Dal punto di vista stilistico e grafico, i libelles giocavano sulla provocazione. Alcuni imitavano la forma di sofisticati trattati politici, con titoli altisonanti e una veste estetica volutamente elegante e mainstream, per ingannare i censori e guadagnarsi una parvenza di autorevolezza. Altri, invece, sfruttavano il linguaggio popolare e uno stile volutamente rozzo e aggressivo, in grado di suscitare indignazione e risate. Un caso emblematico è Les Crimes de Louis XVI, un libello che dipingeva il sovrano come un despota crudele, responsabile di ogni sorta di nefandezza. La narrazione era esagerata, quasi grottesca, eppure estremamente efficace nel diffondere un’immagine negativa del monarca nell’immaginario collettivo. Non mancavano le caricature, spesso disegnate con tratti essenziali ma pungenti, che rendevano immediato per tutta la popolazione quelli che era il messaggio politico di fondo.

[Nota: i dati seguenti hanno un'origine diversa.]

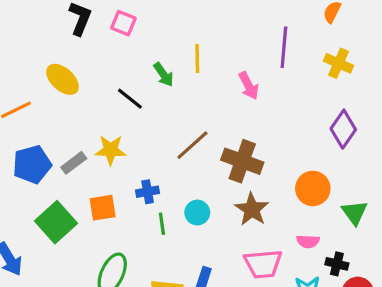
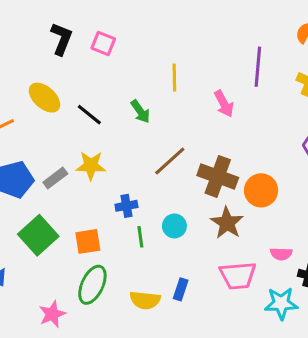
green arrow: (164, 75) -> (140, 112), moved
black line: (130, 99) -> (89, 115), moved
orange circle: (313, 188) -> (261, 190), moved
orange square: (103, 208) -> (88, 241), moved

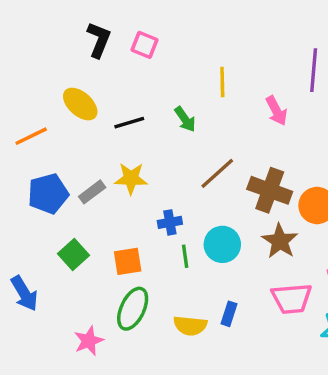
black line: (89, 115) -> (129, 123), turned -56
cyan circle: (174, 226) -> (222, 244), size x1.4
green square: (38, 235) -> (73, 255), size x0.7

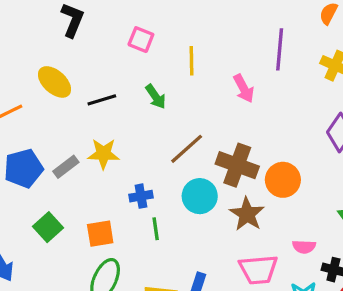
pink square: (144, 45) -> (141, 40), moved
cyan circle: (222, 244) -> (200, 196), moved

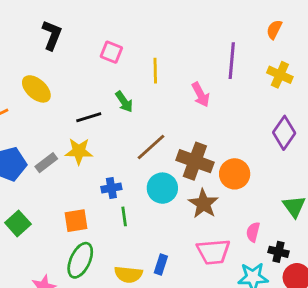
black line: (102, 100) -> (89, 117), moved
green square: (48, 227) -> (18, 223), moved
pink semicircle: (304, 247) -> (253, 232), turned 102

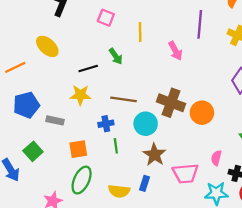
brown line: (151, 147) -> (124, 99), moved, turned 50
gray rectangle: (46, 163) -> (55, 120), moved, turned 49
brown star: (203, 204) -> (154, 155), moved

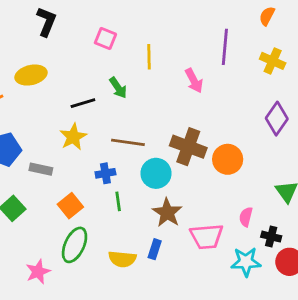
yellow ellipse: (47, 46) -> (31, 75), turned -55
yellow star: (80, 95) -> (73, 137), turned -30
orange square: (78, 149) -> (70, 206), turned -30

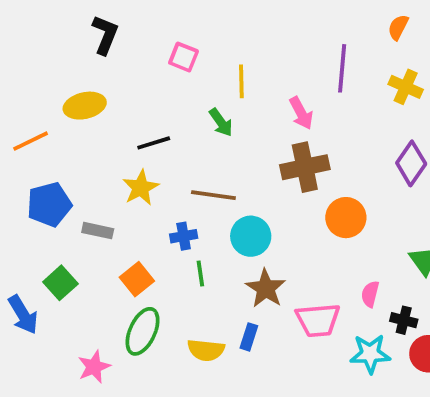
green arrow: (118, 88) -> (221, 122), moved
brown cross: (188, 147) -> (305, 167), moved, turned -32

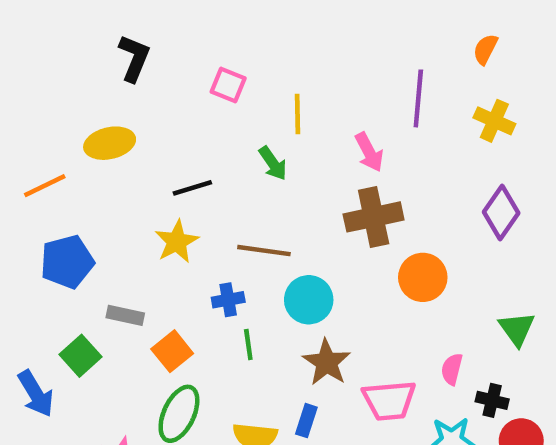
gray rectangle: (98, 231) -> (125, 315), moved

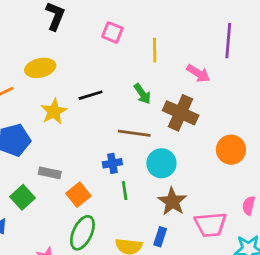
pink arrow: (369, 152) -> (198, 73), turned -30
green arrow: (273, 163) -> (142, 94), moved
brown cross: (374, 217) -> (181, 113), moved, turned 36
yellow star: (177, 242) -> (54, 112), moved

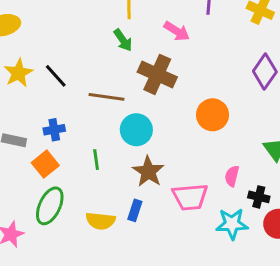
green arrow: (142, 94) -> (123, 40), moved
black line: (91, 95) -> (56, 76), moved, turned 65
blue cross: (112, 163) -> (54, 130), moved

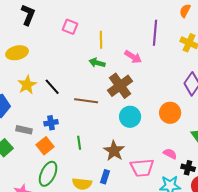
green arrow: (123, 40) -> (97, 63), turned 140
brown cross: (157, 74) -> (120, 86), turned 30
orange circle: (213, 115) -> (170, 113), moved
cyan circle: (136, 130) -> (130, 117), moved
pink semicircle: (232, 176) -> (170, 154), turned 104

L’originalità dei libelles risiedeva anche nella loro capacità di fondere politica e scandalo. Alcuni testi non si limitavano a criticare le politiche del governo, ma puntavano direttamente al cuore del prestigio monarchico: la moralità personale del sovrano e della sua corte. La regina Maria Antonietta fu uno dei principali bersagli di questa vera e propria stampa underground, accusata nei pamphlet più audaci di ogni sorta di eccesso, dal lusso sfrenato alle presunte tresche amorose. Questa strategia si rivelò devastante per l’immagine pubblica della monarchia: ciò che le teorie illuministe avevano seminato in termini di critica razionale, i libelles lo amplificarono con la forza di una propaganda emotiva e spesso scandalistica.
L’aspetto underground di questa editoria non si limita al suo circolare ben al di fuori della legalità, ma si esprime soprattutto nel suo essere intrinsecamente collettiva, decentralizzata e totalmente priva di finalità economiche. A differenza dei grandi testi filosofici che costituivano l’armatura ideologica della Rivoluzione, i libelles non avevano autori ufficiali: erano scritti da gruppi anonimi, intellettuali dissidenti, esuli politici o persino insider di corte desiderosi di vendetta. Il loro scopo non era creare un sistema di pensiero organico, ma erodere il consenso, insinuare il dubbio, costruire il risentimento. E ci riuscirono perfettamente. Quando la Rivoluzione scoppiò nel 1789, l’odio verso la monarchia non era solo il frutto di un’analisi razionale delle disuguaglianze sociali, ma anche il risultato di anni di delegittimazione sotterranea, condotta anche e soprattutto con le taglienti armi dell’ironia e della calunnia.
Oggi, i libelles sono conservati in biblioteche e collezioni storiche come testimoni di un’epoca in cui la stampa clandestina riuscì a scardinare uno dei poteri più radicati della storia europea. Erano, in un certo senso, i meme sovversivi del XVIII secolo: brevi, incisivi, provocatori, capaci di scatenare reazioni a catena e di sovvertire la percezione pubblica del potere. E dimostrano che, nei momenti di maggiore oppressione, la parola scritta è sempre stata — e sempre sarà — uno strumento di resistenza straordinariamente potente.